# [Exercise]
Would you filter these records and copy every line that has the word "Polo"?

***** Records *****

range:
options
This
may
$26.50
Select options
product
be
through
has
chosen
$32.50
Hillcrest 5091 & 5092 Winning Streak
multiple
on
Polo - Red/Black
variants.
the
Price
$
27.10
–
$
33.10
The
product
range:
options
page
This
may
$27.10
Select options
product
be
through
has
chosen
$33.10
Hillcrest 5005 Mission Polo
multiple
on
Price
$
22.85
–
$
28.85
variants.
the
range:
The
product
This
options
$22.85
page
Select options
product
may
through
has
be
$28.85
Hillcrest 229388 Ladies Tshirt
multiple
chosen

*****

# [Response area]
Polo - Red/Black
Hillcrest 5005 Mission Polo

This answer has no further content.